Simulate mixed multi-group data.

Usage

data_sim(network, n, p, K, ncat, rho, gamma_g = NULL, gamma_o, gamma_b = NULL,
gamma_p = NULL, prob = NULL, nclass = NULL)
data_sim(network, n, p, K, ncat, rho, gamma_g = NULL, gamma_o, gamma_b = NULL,
gamma_p = NULL, prob = NULL, nclass = NULL)

Arguments

`network`	Type of network, either "circle", "Random", "Cluster", "Scale-free", "AR1" or "AR2".
`n`	Number of observations.
`p`	Number of variables.
`K`	Number of groups.
`ncat`	Number of categories for ordinal variables.
`rho`	Dissimilarity parameter inducing dissimilarity between the K datasets.
`gamma_g`	Proportion of Gaussian variables in the data.
`gamma_o`	Proportion of ordinal variables in the data.
`gamma_b`	Proportion of binomial variables in the data.
`gamma_p`	Proportion of Poisson variables in the data..
`prob`	Edge occurency probability in random graph.
`nclass`	Number of clusters in cluster graph.

Value

`z`	A list of $K$ $n$ by $p$ matrices representing the latent Gaussian transformed (observed) data.
`theta`	A list of $K$ $n$ by $p$ matrices representing the precision matrices corresponding to the latent Gaussian (unobserved) data.

Author(s)

Sjoerd Hermes, Joost van Heerwaarden and Pariya Behrouzi
Maintainer: Sjoerd Hermes sjoerd.hermes@wur.nl

References

1. Hermes, S., van Heerwaarden, J., & Behrouzi, P. (2024).
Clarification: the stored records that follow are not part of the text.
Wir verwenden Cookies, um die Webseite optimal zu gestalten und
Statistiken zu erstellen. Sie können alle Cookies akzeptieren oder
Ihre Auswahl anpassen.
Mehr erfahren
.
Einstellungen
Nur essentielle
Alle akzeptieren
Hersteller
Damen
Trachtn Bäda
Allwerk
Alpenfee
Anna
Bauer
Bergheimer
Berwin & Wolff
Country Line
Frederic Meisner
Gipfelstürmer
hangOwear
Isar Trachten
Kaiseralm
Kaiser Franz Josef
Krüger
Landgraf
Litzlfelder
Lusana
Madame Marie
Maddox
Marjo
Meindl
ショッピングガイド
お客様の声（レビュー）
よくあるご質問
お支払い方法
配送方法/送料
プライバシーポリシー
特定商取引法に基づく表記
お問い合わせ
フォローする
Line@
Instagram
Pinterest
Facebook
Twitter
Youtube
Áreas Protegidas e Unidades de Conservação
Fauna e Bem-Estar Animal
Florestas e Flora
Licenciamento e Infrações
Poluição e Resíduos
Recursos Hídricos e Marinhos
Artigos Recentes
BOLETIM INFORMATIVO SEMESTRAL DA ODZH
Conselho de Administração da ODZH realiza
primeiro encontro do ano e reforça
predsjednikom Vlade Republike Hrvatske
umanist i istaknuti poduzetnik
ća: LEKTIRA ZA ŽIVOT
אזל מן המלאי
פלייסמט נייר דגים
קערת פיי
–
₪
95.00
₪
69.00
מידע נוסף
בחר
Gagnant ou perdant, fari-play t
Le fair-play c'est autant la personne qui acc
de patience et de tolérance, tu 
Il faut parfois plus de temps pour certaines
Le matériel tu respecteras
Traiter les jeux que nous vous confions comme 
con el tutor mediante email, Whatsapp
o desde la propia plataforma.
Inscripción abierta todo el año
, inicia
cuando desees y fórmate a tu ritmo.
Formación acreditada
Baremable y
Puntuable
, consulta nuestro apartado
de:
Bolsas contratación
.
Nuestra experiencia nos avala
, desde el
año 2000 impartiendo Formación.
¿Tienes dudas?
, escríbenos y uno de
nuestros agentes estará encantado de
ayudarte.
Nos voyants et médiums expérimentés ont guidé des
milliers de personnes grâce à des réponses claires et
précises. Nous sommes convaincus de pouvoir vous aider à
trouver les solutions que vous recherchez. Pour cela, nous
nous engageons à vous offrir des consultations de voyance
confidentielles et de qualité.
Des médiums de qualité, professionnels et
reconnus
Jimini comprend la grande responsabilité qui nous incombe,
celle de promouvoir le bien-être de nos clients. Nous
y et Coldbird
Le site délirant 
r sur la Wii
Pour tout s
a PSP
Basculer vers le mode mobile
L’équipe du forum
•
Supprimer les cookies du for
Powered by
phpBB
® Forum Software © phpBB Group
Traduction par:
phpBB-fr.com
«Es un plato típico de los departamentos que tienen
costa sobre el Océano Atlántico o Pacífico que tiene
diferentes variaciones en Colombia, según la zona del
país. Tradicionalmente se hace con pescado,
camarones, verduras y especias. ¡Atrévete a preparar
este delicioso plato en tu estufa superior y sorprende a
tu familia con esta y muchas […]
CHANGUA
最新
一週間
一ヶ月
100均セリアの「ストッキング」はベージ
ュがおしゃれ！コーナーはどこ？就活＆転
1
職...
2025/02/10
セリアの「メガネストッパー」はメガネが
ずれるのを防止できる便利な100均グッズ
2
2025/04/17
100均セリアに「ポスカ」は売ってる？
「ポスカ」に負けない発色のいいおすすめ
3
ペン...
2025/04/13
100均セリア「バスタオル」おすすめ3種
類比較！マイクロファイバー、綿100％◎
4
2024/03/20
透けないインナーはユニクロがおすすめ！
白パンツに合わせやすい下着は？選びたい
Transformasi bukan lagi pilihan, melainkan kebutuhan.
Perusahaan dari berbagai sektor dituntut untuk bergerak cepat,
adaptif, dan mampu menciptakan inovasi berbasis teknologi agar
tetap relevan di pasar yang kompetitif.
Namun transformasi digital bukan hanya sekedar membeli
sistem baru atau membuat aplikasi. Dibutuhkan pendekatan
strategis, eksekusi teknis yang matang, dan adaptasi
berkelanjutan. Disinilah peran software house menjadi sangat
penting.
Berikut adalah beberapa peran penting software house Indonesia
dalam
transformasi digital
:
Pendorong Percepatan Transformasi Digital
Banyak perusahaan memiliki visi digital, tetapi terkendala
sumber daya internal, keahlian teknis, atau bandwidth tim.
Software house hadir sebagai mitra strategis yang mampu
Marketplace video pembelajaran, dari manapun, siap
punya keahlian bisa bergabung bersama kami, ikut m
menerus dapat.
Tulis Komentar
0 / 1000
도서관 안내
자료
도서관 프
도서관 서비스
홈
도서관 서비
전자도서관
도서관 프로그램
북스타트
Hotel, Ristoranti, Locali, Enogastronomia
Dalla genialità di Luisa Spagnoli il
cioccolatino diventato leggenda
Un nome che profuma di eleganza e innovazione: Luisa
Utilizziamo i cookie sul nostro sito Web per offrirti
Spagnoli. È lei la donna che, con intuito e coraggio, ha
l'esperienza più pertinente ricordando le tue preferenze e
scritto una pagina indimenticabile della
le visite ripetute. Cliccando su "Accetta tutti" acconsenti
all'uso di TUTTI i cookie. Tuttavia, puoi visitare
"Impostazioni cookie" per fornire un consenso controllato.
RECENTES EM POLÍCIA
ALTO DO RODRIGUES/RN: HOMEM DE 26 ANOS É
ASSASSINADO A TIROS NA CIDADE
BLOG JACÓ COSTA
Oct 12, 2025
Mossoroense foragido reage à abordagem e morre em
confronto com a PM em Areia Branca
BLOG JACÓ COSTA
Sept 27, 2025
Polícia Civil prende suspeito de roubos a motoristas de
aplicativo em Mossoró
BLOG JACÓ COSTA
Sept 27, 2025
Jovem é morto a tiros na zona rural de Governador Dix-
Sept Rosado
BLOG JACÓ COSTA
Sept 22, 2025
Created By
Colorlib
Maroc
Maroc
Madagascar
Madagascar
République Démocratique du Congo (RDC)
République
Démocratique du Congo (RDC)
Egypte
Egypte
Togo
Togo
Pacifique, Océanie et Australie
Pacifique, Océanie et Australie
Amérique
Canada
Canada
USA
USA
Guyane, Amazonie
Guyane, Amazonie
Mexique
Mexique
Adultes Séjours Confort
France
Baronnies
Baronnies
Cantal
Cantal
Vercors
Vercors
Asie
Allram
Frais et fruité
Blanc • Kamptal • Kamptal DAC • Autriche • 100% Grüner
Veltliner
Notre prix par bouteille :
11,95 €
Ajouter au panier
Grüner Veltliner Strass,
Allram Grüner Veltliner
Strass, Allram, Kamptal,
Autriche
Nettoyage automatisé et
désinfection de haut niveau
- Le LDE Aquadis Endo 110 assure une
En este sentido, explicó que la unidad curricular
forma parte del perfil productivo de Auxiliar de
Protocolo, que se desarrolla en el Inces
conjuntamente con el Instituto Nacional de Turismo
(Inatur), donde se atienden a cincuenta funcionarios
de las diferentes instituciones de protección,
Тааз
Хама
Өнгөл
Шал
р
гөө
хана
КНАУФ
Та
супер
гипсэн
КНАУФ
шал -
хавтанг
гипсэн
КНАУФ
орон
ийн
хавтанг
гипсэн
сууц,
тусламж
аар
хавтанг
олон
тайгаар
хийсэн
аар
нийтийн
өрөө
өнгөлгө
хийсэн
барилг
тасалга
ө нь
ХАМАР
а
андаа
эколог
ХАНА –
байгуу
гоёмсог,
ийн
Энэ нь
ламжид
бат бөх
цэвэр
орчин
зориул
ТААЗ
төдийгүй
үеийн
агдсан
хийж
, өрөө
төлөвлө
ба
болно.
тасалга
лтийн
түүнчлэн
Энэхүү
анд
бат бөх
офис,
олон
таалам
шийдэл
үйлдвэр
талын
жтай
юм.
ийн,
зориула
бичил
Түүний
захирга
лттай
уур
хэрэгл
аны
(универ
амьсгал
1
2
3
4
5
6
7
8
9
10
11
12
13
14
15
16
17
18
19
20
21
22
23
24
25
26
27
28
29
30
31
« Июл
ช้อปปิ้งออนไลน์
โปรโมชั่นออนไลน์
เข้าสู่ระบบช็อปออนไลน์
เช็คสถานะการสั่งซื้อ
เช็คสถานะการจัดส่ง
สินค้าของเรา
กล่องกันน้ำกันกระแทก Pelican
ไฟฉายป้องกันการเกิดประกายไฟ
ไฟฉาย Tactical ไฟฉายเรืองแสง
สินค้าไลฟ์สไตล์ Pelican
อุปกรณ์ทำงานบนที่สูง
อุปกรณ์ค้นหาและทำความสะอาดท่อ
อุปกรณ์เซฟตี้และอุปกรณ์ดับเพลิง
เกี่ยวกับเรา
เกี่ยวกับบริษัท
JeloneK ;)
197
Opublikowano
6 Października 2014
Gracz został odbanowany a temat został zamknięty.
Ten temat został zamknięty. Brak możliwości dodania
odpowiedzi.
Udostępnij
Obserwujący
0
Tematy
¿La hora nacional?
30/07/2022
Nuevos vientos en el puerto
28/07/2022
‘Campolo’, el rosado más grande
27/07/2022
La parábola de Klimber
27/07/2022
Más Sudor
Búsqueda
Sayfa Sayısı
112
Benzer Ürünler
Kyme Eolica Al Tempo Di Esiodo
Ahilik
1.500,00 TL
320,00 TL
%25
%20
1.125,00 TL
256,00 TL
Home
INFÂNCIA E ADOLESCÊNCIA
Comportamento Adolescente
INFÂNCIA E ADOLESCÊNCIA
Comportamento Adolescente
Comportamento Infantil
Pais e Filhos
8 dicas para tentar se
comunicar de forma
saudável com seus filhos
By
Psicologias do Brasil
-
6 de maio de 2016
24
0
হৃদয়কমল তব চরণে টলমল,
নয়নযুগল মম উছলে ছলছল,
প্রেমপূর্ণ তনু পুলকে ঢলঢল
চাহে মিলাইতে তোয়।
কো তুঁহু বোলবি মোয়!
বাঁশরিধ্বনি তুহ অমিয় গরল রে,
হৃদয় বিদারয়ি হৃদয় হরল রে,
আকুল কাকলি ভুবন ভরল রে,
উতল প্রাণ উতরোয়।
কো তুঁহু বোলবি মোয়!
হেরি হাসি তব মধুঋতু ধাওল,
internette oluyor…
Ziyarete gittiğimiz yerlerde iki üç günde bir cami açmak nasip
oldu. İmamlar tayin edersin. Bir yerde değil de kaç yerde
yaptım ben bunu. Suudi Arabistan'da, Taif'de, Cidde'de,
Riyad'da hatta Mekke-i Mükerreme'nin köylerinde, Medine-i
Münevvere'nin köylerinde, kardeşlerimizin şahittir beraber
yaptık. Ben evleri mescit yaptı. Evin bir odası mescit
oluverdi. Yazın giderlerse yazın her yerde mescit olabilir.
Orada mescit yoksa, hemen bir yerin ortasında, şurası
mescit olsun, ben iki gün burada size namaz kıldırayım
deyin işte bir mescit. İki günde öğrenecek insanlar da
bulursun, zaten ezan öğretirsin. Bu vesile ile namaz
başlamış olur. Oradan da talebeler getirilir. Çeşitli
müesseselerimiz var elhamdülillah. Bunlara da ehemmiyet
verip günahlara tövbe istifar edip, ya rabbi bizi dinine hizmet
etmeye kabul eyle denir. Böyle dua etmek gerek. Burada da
Copula graphical models for heterogeneous mixed data. Journal of Computational and Graphical Statistics, 1-15.

Examples

data_sim(network = "Random", n = 10, p = 50, K = 3, ncat = 6, rho = 0.25,
gamma_o = 0.5, gamma_b = 0.1, gamma_p = 0.2, prob = 0.05)
data_sim(network = "Random", n = 10, p = 50, K = 3, ncat = 6, rho = 0.25,
gamma_o = 0.5, gamma_b = 0.1, gamma_p = 0.2, prob = 0.05)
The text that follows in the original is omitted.